===== The input =====

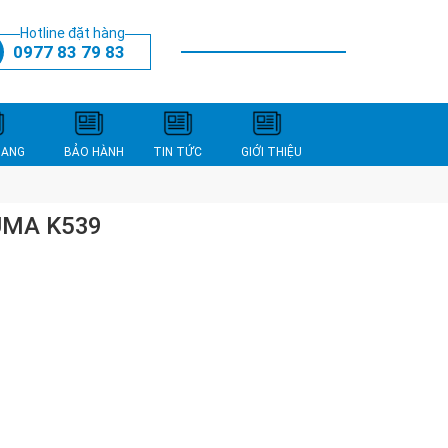
Hotline đặt hàng
0977 83 79 83
THANH TOÁN
XEM GIỎ HÀNG
NANG
BẢO HÀNH
TIN TỨC
GIỚI THIỆU
UMA K539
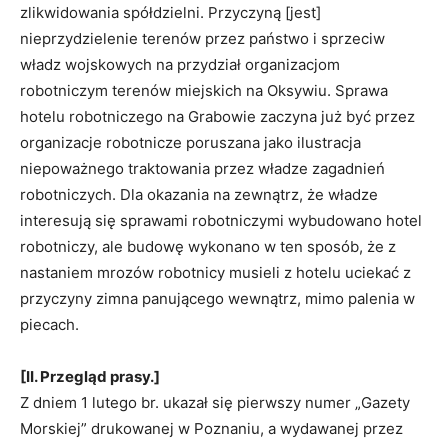
zlikwidowania spółdzielni. Przyczyną [jest]
nieprzydzielenie terenów przez państwo i sprzeciw
władz wojskowych na przydział organizacjom
robotniczym terenów miejskich na Oksywiu. Sprawa
hotelu robot­niczego na Grabowie zaczyna już być przez
organizacje robotnicze poruszana jako ilustracja
niepoważnego traktowania przez władze zagadnień
robotniczych. Dla okazania na zewnątrz, że władze
interesują się sprawami robotniczymi wybudowano hotel
robotniczy, ale budowę wykonano w ten sposób, że z
nastaniem mrozów robot­nicy musieli z hotelu uciekać z
przyczyny zimna panującego wewnątrz, mimo palenia w
piecach.
[II. Przegląd prasy.]
Z dniem 1 lutego br. ukazał się pierwszy numer „Gazety
Morskiej” drukowanej w Poznaniu, a wydawanej przez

=====

## Problem to solve
Return every line of the records exactly as given, pictures excluded.

## Your response
Hotline đặt hàng
0977 83 79 83
THANH TOÁN
XEM GIỎ HÀNG
NANG
BẢO HÀNH
TIN TỨC
GIỚI THIỆU
UMA K539
zlikwidowania spółdzielni. Przyczyną [jest]
nieprzydzielenie terenów przez państwo i sprzeciw
władz wojskowych na przydział organizacjom
robotniczym terenów miejskich na Oksywiu. Sprawa
hotelu robot­niczego na Grabowie zaczyna już być przez
organizacje robotnicze poruszana jako ilustracja
niepoważnego traktowania przez władze zagadnień
robotniczych. Dla okazania na zewnątrz, że władze
interesują się sprawami robotniczymi wybudowano hotel
robotniczy, ale budowę wykonano w ten sposób, że z
nastaniem mrozów robot­nicy musieli z hotelu uciekać z
przyczyny zimna panującego wewnątrz, mimo palenia w
piecach.
[II. Przegląd prasy.]
Z dniem 1 lutego br. ukazał się pierwszy numer „Gazety
Morskiej” drukowanej w Poznaniu, a wydawanej przez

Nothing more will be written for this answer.